• EXERCISE AIM
Retype every entry below exactly as it stands.

Data records
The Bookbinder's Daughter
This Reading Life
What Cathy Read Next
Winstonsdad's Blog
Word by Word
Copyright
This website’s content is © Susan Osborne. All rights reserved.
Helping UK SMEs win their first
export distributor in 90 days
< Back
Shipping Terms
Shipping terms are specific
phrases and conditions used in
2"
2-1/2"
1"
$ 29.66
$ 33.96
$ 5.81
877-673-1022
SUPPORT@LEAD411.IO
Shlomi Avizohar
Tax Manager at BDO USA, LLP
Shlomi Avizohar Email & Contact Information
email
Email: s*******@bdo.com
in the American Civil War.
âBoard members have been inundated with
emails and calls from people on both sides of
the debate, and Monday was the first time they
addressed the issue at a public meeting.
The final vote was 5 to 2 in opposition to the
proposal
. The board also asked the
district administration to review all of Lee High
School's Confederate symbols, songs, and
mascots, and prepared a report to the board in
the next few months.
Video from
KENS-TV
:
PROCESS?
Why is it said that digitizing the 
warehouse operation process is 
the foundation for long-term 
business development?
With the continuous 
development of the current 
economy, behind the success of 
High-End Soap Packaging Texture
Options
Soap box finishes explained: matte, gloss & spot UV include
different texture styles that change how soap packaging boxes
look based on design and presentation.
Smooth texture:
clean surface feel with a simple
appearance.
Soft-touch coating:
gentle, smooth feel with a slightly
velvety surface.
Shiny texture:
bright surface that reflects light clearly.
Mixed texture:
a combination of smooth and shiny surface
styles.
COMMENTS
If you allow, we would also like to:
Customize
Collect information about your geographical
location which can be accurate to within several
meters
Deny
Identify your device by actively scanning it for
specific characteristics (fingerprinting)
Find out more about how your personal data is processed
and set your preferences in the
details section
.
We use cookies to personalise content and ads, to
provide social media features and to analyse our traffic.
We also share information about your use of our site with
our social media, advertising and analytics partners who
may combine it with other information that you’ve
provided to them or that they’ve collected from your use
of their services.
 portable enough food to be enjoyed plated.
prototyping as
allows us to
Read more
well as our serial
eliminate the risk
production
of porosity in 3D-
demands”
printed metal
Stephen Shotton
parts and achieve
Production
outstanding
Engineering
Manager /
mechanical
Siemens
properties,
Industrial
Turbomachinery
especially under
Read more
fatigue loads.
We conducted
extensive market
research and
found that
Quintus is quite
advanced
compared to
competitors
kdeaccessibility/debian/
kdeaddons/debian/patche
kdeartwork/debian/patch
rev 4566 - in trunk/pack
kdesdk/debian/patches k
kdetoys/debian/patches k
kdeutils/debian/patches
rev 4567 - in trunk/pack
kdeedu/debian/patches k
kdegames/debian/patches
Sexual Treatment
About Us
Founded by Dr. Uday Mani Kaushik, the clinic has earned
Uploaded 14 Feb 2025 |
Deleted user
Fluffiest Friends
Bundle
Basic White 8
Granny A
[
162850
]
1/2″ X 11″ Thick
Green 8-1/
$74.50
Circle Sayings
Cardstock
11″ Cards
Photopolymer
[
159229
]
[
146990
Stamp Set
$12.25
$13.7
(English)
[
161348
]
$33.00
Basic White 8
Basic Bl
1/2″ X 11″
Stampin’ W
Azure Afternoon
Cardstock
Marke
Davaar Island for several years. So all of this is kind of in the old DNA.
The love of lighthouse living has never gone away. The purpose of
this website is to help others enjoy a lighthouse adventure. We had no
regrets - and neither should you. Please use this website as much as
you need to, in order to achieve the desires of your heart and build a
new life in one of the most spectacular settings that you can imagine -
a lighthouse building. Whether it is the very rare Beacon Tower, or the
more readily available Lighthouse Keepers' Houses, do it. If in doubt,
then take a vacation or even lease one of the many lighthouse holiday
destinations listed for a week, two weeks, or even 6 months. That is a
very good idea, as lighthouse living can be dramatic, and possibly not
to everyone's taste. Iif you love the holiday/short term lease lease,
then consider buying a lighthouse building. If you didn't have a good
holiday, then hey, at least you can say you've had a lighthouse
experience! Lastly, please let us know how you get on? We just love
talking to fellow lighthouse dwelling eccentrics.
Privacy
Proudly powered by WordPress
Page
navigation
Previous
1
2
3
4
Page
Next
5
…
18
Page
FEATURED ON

• WRITTEN ANSWER
The Bookbinder's Daughter
This Reading Life
What Cathy Read Next
Winstonsdad's Blog
Word by Word
Copyright
This website’s content is © Susan Osborne. All rights reserved.
Helping UK SMEs win their first
export distributor in 90 days
< Back
Shipping Terms
Shipping terms are specific
phrases and conditions used in
2"
2-1/2"
1"
$ 29.66
$ 33.96
$ 5.81
877-673-1022
SUPPORT@LEAD411.IO
Shlomi Avizohar
Tax Manager at BDO USA, LLP
Shlomi Avizohar Email & Contact Information
email
Email: s*******@bdo.com
in the American Civil War.
âBoard members have been inundated with
emails and calls from people on both sides of
the debate, and Monday was the first time they
addressed the issue at a public meeting.
The final vote was 5 to 2 in opposition to the
proposal
. The board also asked the
district administration to review all of Lee High
School's Confederate symbols, songs, and
mascots, and prepared a report to the board in
the next few months.
Video from
KENS-TV
:
PROCESS?
Why is it said that digitizing the 
warehouse operation process is 
the foundation for long-term 
business development?
With the continuous 
development of the current 
economy, behind the success of 
High-End Soap Packaging Texture
Options
Soap box finishes explained: matte, gloss & spot UV include
different texture styles that change how soap packaging boxes
look based on design and presentation.
Smooth texture:
clean surface feel with a simple
appearance.
Soft-touch coating:
gentle, smooth feel with a slightly
velvety surface.
Shiny texture:
bright surface that reflects light clearly.
Mixed texture:
a combination of smooth and shiny surface
styles.
COMMENTS
If you allow, we would also like to:
Customize
Collect information about your geographical
location which can be accurate to within several
meters
Deny
Identify your device by actively scanning it for
specific characteristics (fingerprinting)
Find out more about how your personal data is processed
and set your preferences in the
details section
.
We use cookies to personalise content and ads, to
provide social media features and to analyse our traffic.
We also share information about your use of our site with
our social media, advertising and analytics partners who
may combine it with other information that you’ve
provided to them or that they’ve collected from your use
of their services.
 portable enough food to be enjoyed plated.
prototyping as
allows us to
Read more
well as our serial
eliminate the risk
production
of porosity in 3D-
demands”
printed metal
Stephen Shotton
parts and achieve
Production
outstanding
Engineering
Manager /
mechanical
Siemens
properties,
Industrial
Turbomachinery
especially under
Read more
fatigue loads.
We conducted
extensive market
research and
found that
Quintus is quite
advanced
compared to
competitors
kdeaccessibility/debian/
kdeaddons/debian/patche
kdeartwork/debian/patch
rev 4566 - in trunk/pack
kdesdk/debian/patches k
kdetoys/debian/patches k
kdeutils/debian/patches
rev 4567 - in trunk/pack
kdeedu/debian/patches k
kdegames/debian/patches
Sexual Treatment
About Us
Founded by Dr. Uday Mani Kaushik, the clinic has earned
Uploaded 14 Feb 2025 |
Deleted user
Fluffiest Friends
Bundle
Basic White 8
Granny A
[
162850
]
1/2″ X 11″ Thick
Green 8-1/
$74.50
Circle Sayings
Cardstock
11″ Cards
Photopolymer
[
159229
]
[
146990
Stamp Set
$12.25
$13.7
(English)
[
161348
]
$33.00
Basic White 8
Basic Bl
1/2″ X 11″
Stampin’ W
Azure Afternoon
Cardstock
Marke
Davaar Island for several years. So all of this is kind of in the old DNA.
The love of lighthouse living has never gone away. The purpose of
this website is to help others enjoy a lighthouse adventure. We had no
regrets - and neither should you. Please use this website as much as
you need to, in order to achieve the desires of your heart and build a
new life in one of the most spectacular settings that you can imagine -
a lighthouse building. Whether it is the very rare Beacon Tower, or the
more readily available Lighthouse Keepers' Houses, do it. If in doubt,
then take a vacation or even lease one of the many lighthouse holiday
destinations listed for a week, two weeks, or even 6 months. That is a
very good idea, as lighthouse living can be dramatic, and possibly not
to everyone's taste. Iif you love the holiday/short term lease lease,
then consider buying a lighthouse building. If you didn't have a good
holiday, then hey, at least you can say you've had a lighthouse
experience! Lastly, please let us know how you get on? We just love
talking to fellow lighthouse dwelling eccentrics.
Privacy
Proudly powered by WordPress
Page
navigation
Previous
1
2
3
4
Page
Next
5
…
18
Page
FEATURED ON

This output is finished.